OEA : Les élections au Venezuela ne seront ni libres ni régulières

Capture d’écran montrant 36 photos individuelles de personnes participant à une réunion virtuelle (Juan Manuel Herrera/OAS)
Les participants à une réunion virtuelle de l’Organisation des États américains ont voté une nouvelle résolution sur l’état de la démocratie au Venezuela. (Juan Manuel Herrera/OAS)

Le 21 octobre, l’Assemblée générale de l’Organisation des États américains (OEA) a adopté une résolution dans laquelle elle déclare que les élections illégitimes du régime Maduro au Venezuela, fixées au 6 décembre, seront frauduleuses.

« Nous savons tous qu’il reste encore du travail à faire pour que notre hémisphère soit un hémisphère de liberté », a souligné le secrétaire d’État américain, Michael Pompeo, lors de son allocution virtuelle à la 50e Assemblée générale de l’OEA, le 21 octobre. « Le fait que Nicolas Maduro prévoit d’organiser des élections frauduleuses en décembre pour ravir l’Assemblée nationale — la dernière institution démocratique du Venezuela — n’est que le dernier abus de pouvoir en date. »
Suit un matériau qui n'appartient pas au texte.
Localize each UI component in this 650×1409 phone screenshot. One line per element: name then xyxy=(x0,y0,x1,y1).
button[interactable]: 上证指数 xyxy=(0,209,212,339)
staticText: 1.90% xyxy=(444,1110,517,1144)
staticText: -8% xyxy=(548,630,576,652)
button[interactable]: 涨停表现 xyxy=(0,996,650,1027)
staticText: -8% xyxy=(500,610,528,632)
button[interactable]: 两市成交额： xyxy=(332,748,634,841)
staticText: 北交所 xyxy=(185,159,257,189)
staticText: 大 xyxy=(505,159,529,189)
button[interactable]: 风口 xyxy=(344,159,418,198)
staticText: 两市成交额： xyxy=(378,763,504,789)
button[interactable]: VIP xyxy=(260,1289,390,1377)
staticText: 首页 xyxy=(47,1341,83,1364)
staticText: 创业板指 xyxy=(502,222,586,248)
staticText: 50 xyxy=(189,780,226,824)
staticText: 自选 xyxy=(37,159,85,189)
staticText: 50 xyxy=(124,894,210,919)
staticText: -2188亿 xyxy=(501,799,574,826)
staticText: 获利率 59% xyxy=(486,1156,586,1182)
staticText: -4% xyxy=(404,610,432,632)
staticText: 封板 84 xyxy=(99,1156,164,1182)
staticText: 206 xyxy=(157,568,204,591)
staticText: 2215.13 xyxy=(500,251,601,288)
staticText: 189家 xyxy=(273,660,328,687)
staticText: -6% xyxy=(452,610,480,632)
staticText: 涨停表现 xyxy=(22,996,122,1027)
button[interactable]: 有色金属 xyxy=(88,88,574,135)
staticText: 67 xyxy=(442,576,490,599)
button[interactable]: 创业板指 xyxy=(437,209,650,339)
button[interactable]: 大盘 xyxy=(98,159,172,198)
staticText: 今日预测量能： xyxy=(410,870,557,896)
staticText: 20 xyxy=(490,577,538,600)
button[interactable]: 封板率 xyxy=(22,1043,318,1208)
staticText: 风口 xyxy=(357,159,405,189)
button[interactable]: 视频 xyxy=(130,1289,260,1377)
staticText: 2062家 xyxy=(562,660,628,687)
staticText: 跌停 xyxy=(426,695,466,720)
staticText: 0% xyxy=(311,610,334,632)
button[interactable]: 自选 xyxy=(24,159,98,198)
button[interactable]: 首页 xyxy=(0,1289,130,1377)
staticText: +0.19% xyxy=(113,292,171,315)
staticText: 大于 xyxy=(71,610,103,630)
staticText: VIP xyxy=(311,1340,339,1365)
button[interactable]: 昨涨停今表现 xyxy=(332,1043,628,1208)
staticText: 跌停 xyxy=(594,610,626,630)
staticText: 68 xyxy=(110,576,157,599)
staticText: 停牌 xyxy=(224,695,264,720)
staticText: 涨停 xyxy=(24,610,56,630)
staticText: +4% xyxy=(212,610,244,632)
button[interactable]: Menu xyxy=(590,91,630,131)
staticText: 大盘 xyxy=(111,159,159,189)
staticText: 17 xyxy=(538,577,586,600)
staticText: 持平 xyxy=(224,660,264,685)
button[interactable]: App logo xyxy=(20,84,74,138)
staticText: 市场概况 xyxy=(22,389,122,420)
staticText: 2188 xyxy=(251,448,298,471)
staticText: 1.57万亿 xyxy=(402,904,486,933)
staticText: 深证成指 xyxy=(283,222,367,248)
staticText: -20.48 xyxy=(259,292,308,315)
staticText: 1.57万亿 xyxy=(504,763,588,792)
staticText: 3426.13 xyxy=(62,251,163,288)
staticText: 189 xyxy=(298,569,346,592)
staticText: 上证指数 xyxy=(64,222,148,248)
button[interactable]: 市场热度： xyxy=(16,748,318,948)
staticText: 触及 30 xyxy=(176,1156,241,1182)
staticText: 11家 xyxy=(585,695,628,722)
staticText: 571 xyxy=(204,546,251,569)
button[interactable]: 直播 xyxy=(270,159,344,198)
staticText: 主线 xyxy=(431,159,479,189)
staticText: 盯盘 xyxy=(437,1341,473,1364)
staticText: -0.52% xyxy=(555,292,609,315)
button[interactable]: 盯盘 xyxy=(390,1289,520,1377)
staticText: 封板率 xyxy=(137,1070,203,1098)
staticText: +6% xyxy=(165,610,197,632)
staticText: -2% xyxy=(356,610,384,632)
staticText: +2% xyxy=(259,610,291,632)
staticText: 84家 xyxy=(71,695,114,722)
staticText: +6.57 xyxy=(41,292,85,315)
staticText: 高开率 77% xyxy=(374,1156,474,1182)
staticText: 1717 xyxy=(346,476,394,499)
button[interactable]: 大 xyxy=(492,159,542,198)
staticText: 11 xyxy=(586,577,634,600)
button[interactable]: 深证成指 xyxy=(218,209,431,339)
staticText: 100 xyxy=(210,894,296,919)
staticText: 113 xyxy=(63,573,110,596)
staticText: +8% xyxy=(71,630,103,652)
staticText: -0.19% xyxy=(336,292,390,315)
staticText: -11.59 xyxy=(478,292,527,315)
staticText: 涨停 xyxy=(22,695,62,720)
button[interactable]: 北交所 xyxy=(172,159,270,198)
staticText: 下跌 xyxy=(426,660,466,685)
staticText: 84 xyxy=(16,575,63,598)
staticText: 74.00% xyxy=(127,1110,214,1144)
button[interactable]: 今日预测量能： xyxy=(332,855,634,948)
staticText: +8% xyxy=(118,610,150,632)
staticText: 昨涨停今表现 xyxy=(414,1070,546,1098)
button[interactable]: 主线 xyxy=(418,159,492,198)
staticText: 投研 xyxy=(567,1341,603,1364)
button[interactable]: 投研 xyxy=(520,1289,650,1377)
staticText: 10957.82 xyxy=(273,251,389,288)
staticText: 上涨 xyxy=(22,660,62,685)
C’est la Colombie qui a présenté la résolution*, arguant que, dans l’état actuel des choses, la tenue d’élections libres et régulières était hors de question au Venezuela.

La tenue d’élections libres et régulières, lit-on dans la résolution, « dépendra de la présence des conditions nécessaires de liberté, de justice, d’impartialité et de transparence, avec des garanties pour la participation de tous les acteurs politiques et citoyens et la libération des prisonniers politiques, dans des délais raisonnables pour leur organisation, et avec des observateurs électoraux internationaux indépendants et crédibles ».

La résolution expose en détail les préoccupations que suscite la violation des lois électorales nationales par le régime illégitime. Elle stipule que le régime cherche activement à saper le processus électoral, ce qui pourrait éliminer la dernière institution démocratique du pays, à savoir l’Assemblée nationale.

En outre, elle réaffirme la légitimité de l’Assemblée nationale et la nécessité de protéger ses membres contre les attaques du régime illégitime de Maduro.

Devant la gravité de la situation des droits de l’homme au Venezuela et sa détérioration constante, la résolution demande un accès immédiat et sans entrave pour l’acheminement de l’aide humanitaire aux populations les plus touchées par la crise et les plus vulnérables.

Elle souligne également que des conditions doivent encore être réunies dans le pays avant que des élections démocratiques ne puissent avoir lieu.

« Nous devons rétablir la démocratie au Venezuela », a déclaré le secrétaire général de l’organisation, Luis Almagro.